Susan Meiselas: Seeing with Empathy, Shooting with Fire
A Tribute and Critique by a Former Student, Mark Anning
Susan Meiselas isn’t just a Magnum Photos and Sony World Photography Awards legend. She’s a lightning bolt in a trench coat, stalking the margins of conflict zones, carnivals, and communities with the kind of camera that doesn’t just observe—it interrogates. For more than five decades, Meiselas has taught the world how to see. And if you’re lucky—as I was—she’s taught you, too.
Susan Meiselas was named the recipient of the Outstanding Contribution to Photography Award for the Sony World Photography Awards 2025. This lifetime achievement honour recognises her transformative impact on the field over five decades.
Meiselas is globally recognised for documenting women’s lives and human rights issues in Latin America, the Middle East, and the US. Her projects are characterised by long-term commitment, community collaboration, and narrative depth, often blending photographs with testimonies and archival material.
“I don’t know what I’m going to come back with. I don’t go with a checklist. Many times I don’t go on assignment. I just go because I feel like whatever it is that’s happening in that particular place is important. It’s about being a witness to it—documenting it and recording it. In the places I’ve chosen to be, over time it becomes more obvious which of those moments are critical” – Susan Meiselas
Advertisement:
From Carnival Show Strippers to the Mountains of Nicaragua
Susan Meiselas rose to fame with her 1976 series Carnival Strippers, a raw, intimate portrayal of women performing in small-town sideshows across New England. Rather than exploiting or idealizing, Meiselas collaborated with her subjects, recording their voices, letting them narrate their own stories. This marked a through-line in her work: a deeply feminist, radically humanist commitment to agency. Meiselas was accepted into Magnum Photos photography cooperative the same year.
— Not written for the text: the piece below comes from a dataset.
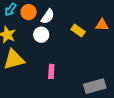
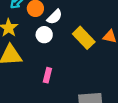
yellow rectangle: (78, 31) -> (84, 38), size x1.5

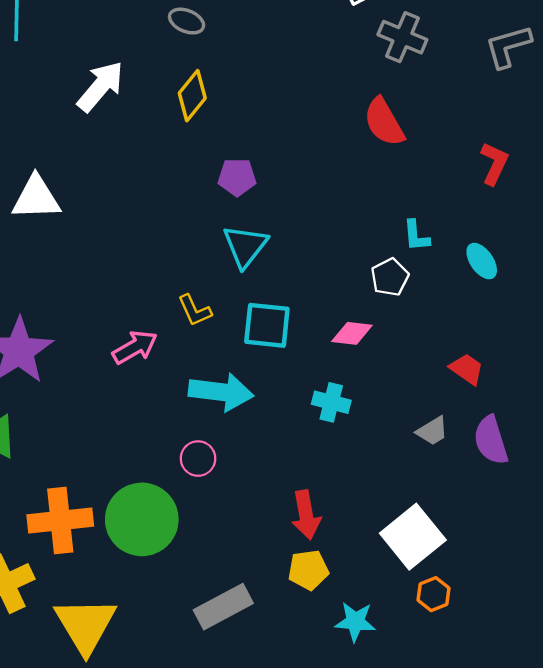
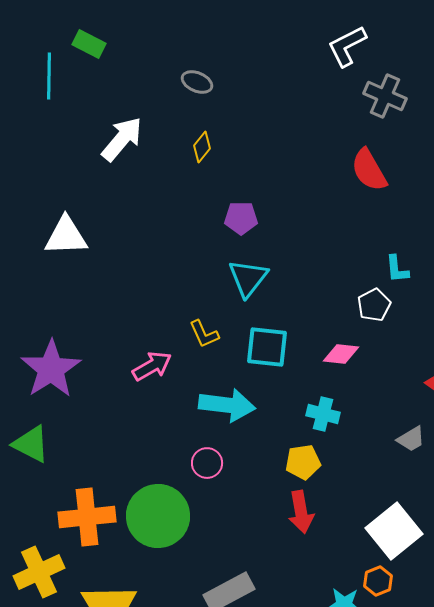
yellow diamond: (192, 96) -> (202, 147), size x0.7
yellow pentagon: (308, 570) -> (303, 462), moved
orange hexagon: (433, 594) -> (378, 581), moved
From 1972 to 1975, Susan Meiselas spent her summers travelling from town to town with small-time carnival troupes across New England, Pennsylvania, and South Carolina. Her lens focused on the women who performed striptease in so-called “girl shows”—capturing not just their stage acts but their downtime backstage, in dressing rooms, motels, and fleeting moments of reflection.
Alongside the photographs, she recorded interviews with the dancers, their boyfriends, managers, and the mostly male spectators, creating a layered audio-visual portrait of a world hidden in plain sight.
“Dig in, follow your instincts and trust your curiosity.” – Susan Meiselas
Carnival Strippers was revolutionary for its time. Created in the early years of the women’s movement, it documented women not as symbols or sex objects, but as complex individuals negotiating work, sexuality, and agency. Meiselas did not shoot from a distance—she listened, engaged, and asked questions. Her work revealed the contradictions of performance and power, exploitation and empowerment.
By giving voice to women who were rarely heard and even more rarely respected, Carnival Strippers became an essential document of feminist documentary practice and remains a landmark in participatory photography.
Advertisement:
Prince Street Girls (1975–1990)
Prince Street Girls (1975–1990) is a deeply personal, long-term project in which Susan Meiselas photographed a group of young girls growing up in New York’s Little Italy.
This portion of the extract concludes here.